Still More Stimulating Child Care
The recommendations for early education in the stimulus package just keep on coming. Before Christmas we wrote about proposals from Pre-k Now, CLASP, the Early Care and Education Consortium, National Women’s Law Center, NACCRRA, and others. Last week the National Institute for Early Education Research (NIEER) added to the fray with a “Federal Early Childhood Policy Guide for the First 100 Days.”
NIEER’s offering four recommendations for federal policy action on early education in the first 100 days of the Obama administration:
- Pass a stimulus package that includes $19 billion (spread over two years) to create new places in quality early care and education for 1 million children.
- Increase Child Care and Development Block Grant (CCDBG) funding by $500 million
- Increase Head Start appropriations by $1 billion
- Create a presidential Early Learning Council to coordinate federal early care and education programs and facilitate federal-state cooperation. (This last proposal reflects a proposal President-elect Obama made during the campaign).
In addition to these specific policy proposals, NIEER offers more detailed background and recommendations for several areas of early education policy, including state pre-k/child care collaboration, Head Start, Early Head Start, home visiting, child care subsidies, and early childhood special education.
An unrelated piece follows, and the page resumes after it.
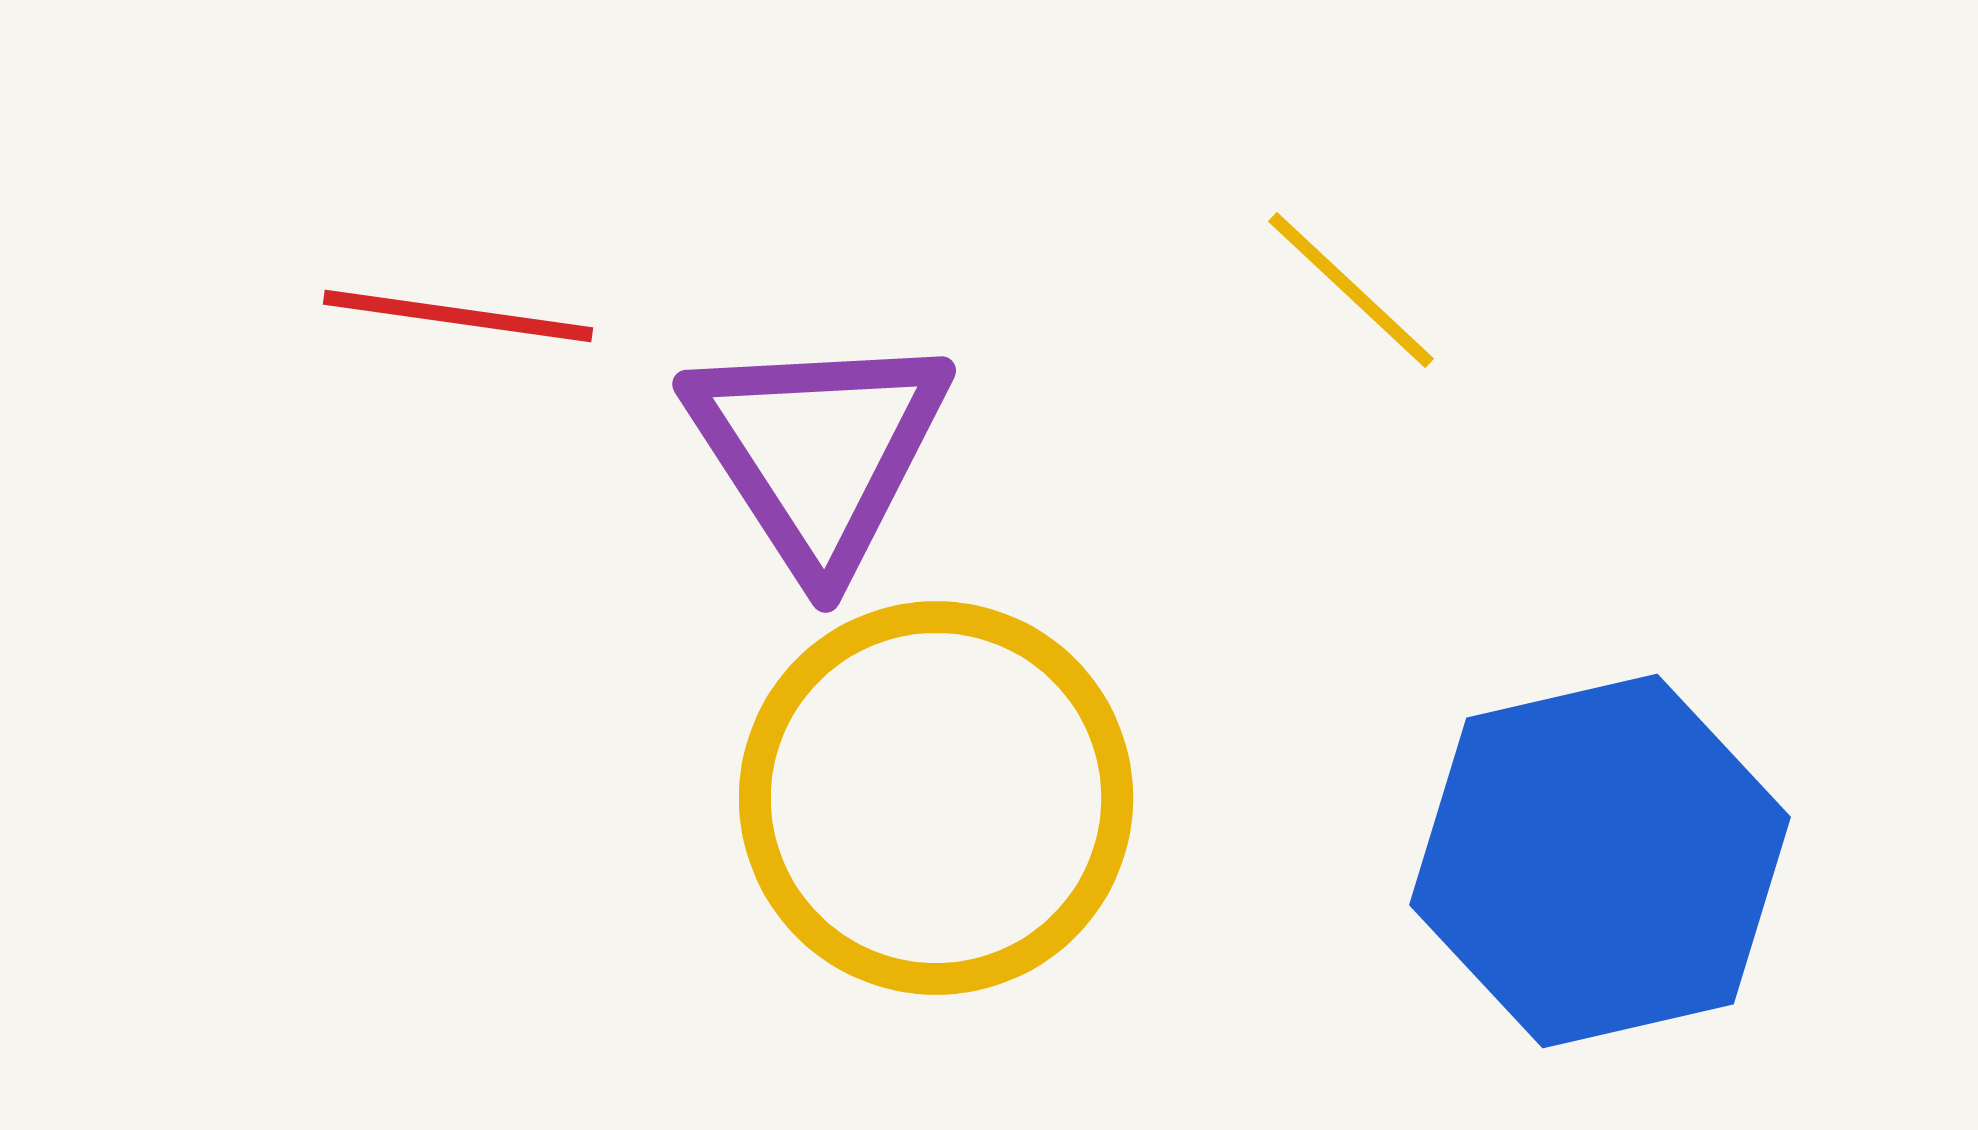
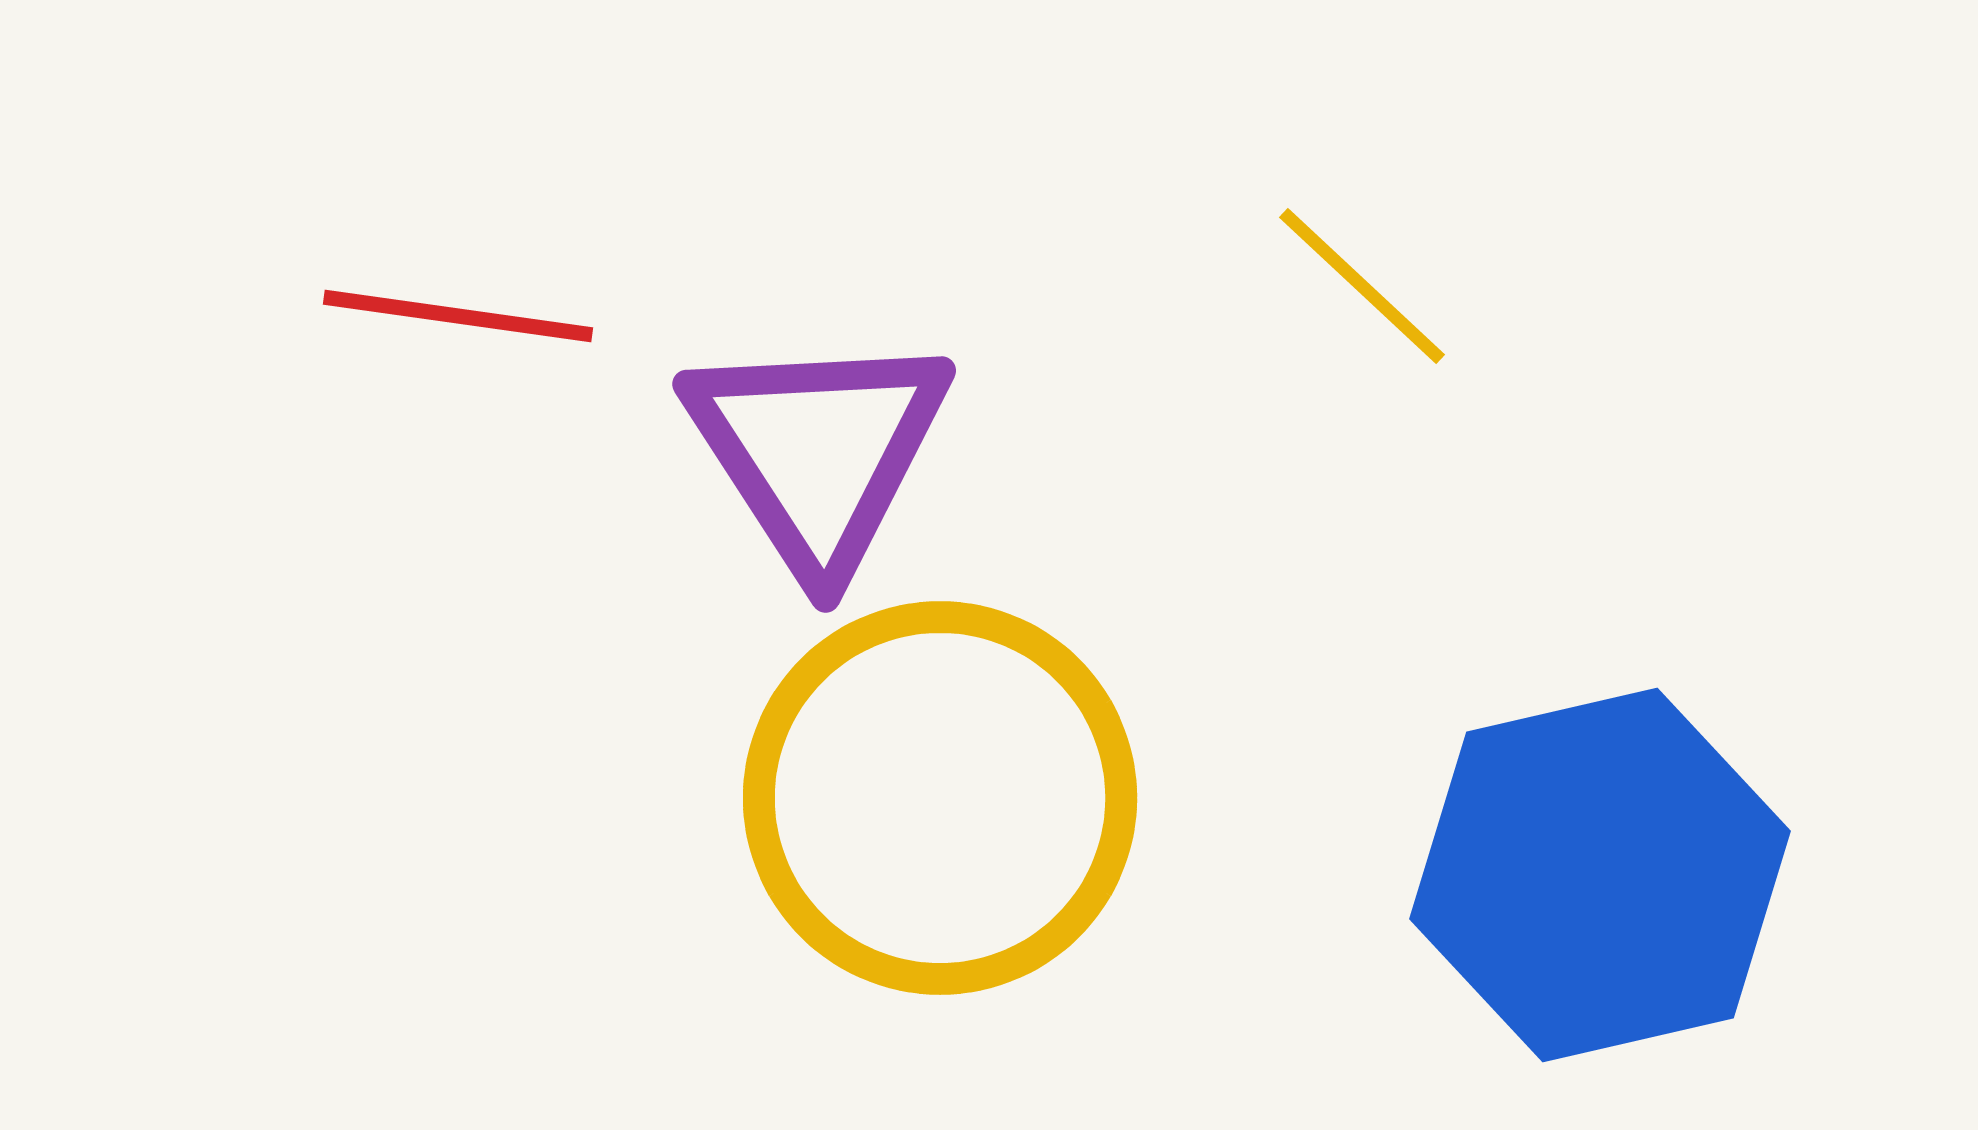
yellow line: moved 11 px right, 4 px up
yellow circle: moved 4 px right
blue hexagon: moved 14 px down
There’s a lot of information–and a number of good ideas–crammed into the six-page brief.
We’re concerned, however, about NIEER’s proposal to create 1 million new, quality early care and education slots over the next two years. This would be an unprecedented expansion. To give some context, 1 million new slots would be roughly equivalent to doubling the number of children served in state pre-k programs over the next two years. And it’s just not clear that states have capacity to do this in a high-quality way in such a short time span. Most important, there may not be enough qualified teachers out there to staff high-quality pre-k and early education programs. To be sure, creating new jobs in early care and education could attract talented individuals to the field, and the economic downturn offers a valuable opportunity to attract skilled people who might not otherwise have considered working in early education. But those people will still need time and opportunities to acquire the knowledge and skills they need to be good early childhood educators. And it will take states, non-profits, and institutions of higher education time to develop programs to train these people.
As we’ve written previously, the stimulus is just not the right way to go about expanding access to pre-k and other early education programs. There’s a real risk that the need to create spaces quickly will get ahead of the capacity to create them well, resulting in a large number of new, low-quality programs that deliver disappointing outcomes for children and ultimately undermining support for early education investments.
We do think that investing in early education facilities–as part of a larger school construction package–would be a smart way for Congress and President-elect Obama to support early education in the stimulus package. In making school construction the lion’s share of their funding proposal, NIEER is on the right track. We’re going to assume that the $15 billion proposal is an effort to set the terms of debate so that the final legislation provides substantial funding for early education facilities–not the amount NIEER actually believes Congress can provide, or, for that matter, that states and providers will be able to put to work in a two-year time frame. By way of comparison, the Obama-Biden transition team’s proposal called for $25 billion in infrastructure investments in schools, roads, and bridges combined. In that context, a $1 billion set-aside for early education facilities, as Pre-k Now has proposed, might be closer to the right amount. And we have no doubt states could get that money out the door quickly, particularly if they include community-based providers and charter schools offering early education in eligibility for the funding.
Beyond its specific proposals, NIEER’s policy brief solidifies a concern that we’ve been feeling in recent months as early childhood groups have ramped up their advocacy for a piece of the stimulus. Over the past decade, preschool advocates have worked very hard to propagate the message that these are educational programs–not just childcare–that have long-term, positive benefits for children. And that message has been central to building public and policy support for early childhood programs. Yet in an effort to win a piece of the stimulus money, advocates have shifted focus, emphasizing the value of early education as child care to help parents work and as a jobs program for childcare workers. We’re concerned that this shift, while generating some short term boosts in federal early education funding, could ultimately undo all the hard work early childhood advocates have done to convince policymakers of the educational value of these programs. Over the long-run, this could make it harder to sell policymakers on sustained early education spending increases. And there are also substantive concerns that packaging pre-k as a jobs program for adult workers, rather than an educational program for children, could take the focus off quality and education and undermine long-term quality, thereby undermining outcomes and ultimately public support.
We’re excited about the potential for improved prospects for early education under the new administration and Congress, and we’re pleased to see increased attention to these long-neglected issues. But, as we’ve noted before, these opportunities are also full of risk for the early education movement, and it would behoove early education supporters to proceed with caution, putting quality first and integrating early education into a broader education reform agenda.